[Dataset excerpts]
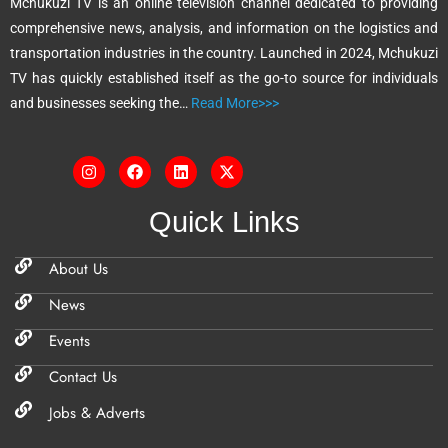
Mchukuzi TV is an online television channel dedicated to providing
i
comprehensive news, analysis, and information on the logistics and
v
transportation industries in the country. Launched in 2024, Mchukuzi
e
TV has quickly established itself as the go-to source for individuals
:
and businesses seeking the…
Read More>>>
Quick Links
About Us
News
Events
Contact Us
Jobs & Adverts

- Work to complete -
After removing the pictures, set down every record above exactly as it stands.

- Result for this exercise -
Mchukuzi TV is an online television channel dedicated to providing
i
comprehensive news, analysis, and information on the logistics and
v
transportation industries in the country. Launched in 2024, Mchukuzi
e
TV has quickly established itself as the go-to source for individuals
:
and businesses seeking the…
Read More>>>
Quick Links
About Us
News
Events
Contact Us
Jobs & Adverts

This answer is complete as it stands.